OBJECTIVES: The aims of this study were to compare the mode of debonding (adhesive or cohesive) of laser-etched Ni-Cr alloy (Wiron 99) to a standard sandblasting technique, and to a combination of sandblasting and laser etching. The etched surfaces were examined using optical and electron microscopy techniques. METHODS: Five groups of randomly allocated Ni-Cr cylinders were prepared: Group I-sandblasted; Groups II-IV-laser etched at three fluences (3.0, 4.0 and 4.9 J/cm2), Group V-combination sandblasting and laser etching (4.0 J/cm2). Within groups specimens were bonded into pairs (N=8) with composite luting cement (Panavia 21) prior to tensile debonding. Optical and scanning electron microscopy were performed both prior to and following debonding. RESULTS: An oxide layer was observed on sample surfaces before surface preparation by lasing or abrasion. Sandblasting removed the oxidation layer, which low and medium laser fluences alone failed to fully ablate. The highest (4.9 J/cm2) laser fluence melted the surface of the Ni-Cr alloy, covering the oxidation layer. A combination of sandblasting and lasing at 4.0 J/cm2 allowed full removal of the surface oxidation layer due to abrasion, followed by roughening of the surface with the laser. This resulted in greater mean tensile debonding strengths [Murray, A, Attrill, D, Dickinson, M. Dent Mater, 2004, In press] and a tendency for cohesive rather than adhesive interface failures. Groups I-IV underwent partial adhesive failure at both surfaces. Group V, in the main, underwent cohesive failure with a layer of adhesive remaining on both surfaces. SIGNIFICANCE: Laser etching of Ni-Cr alloy in combination with sandblasting optimises bonding to composite luting agents, resulting in a high proportion of cohesive failures when compared to sandblasting or lasing alone.

The effects of XeCl laser etching of Ni-Cr alloy on bond strengths to composite resin: a comparison with sandblasting procedures.

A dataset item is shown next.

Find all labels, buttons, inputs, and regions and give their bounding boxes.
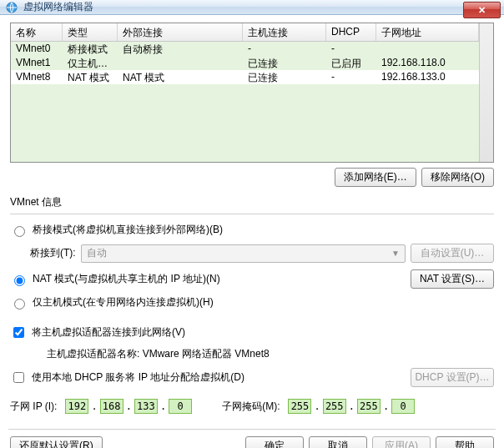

OBJECTIVES: The aim of this study was to determine the effect of laser surface treatment of Ni-Cr alloy on the tensile bond strength of a proprietary composite resin (Panavia 21) in comparison with a conventional sandblasting technique. METHODS: Eighty cylinders of Ni-Cr were randomly allocated into the following groups: Group I-sandblasting only; Group II-low laser fluence (3.0 J/cm(2)); Group III-medium laser fluence (4.0 J/cm(2)); Group IV-high laser fluence (4.9 J/cm(2)); Group V-sandblasting in combination with medium laser fluence (4.0 J/cm(2)). Specimens within groups were bonded into pairs with resin cement as per manufacturer's instructions. They were then de-bonded using a tensile test. RESULTS: The mean de-bond strengths (SD) were: Group I-13.1 (4.2)MPa; Group II-17.6 (5.8)MPa; Group III-25.7 (11.8)MPa; Group IV-22.6 (6.6)MPa; Group V-41.8 (13.2)MPa. A statistically significant improvement (Bonferroni, p<0.05) in bond strength was found for the specimens which had been both lased and sandblasted (Group V) compared to all other groups, including those which were only sandblasted. SIGNIFICANCE: Laser pre-treatment of Ni-Cr alloy increases bond strength to composite resin compared with sandblasting; laser pre-treatment in combination with sandblasting further increases the de-bond strengths.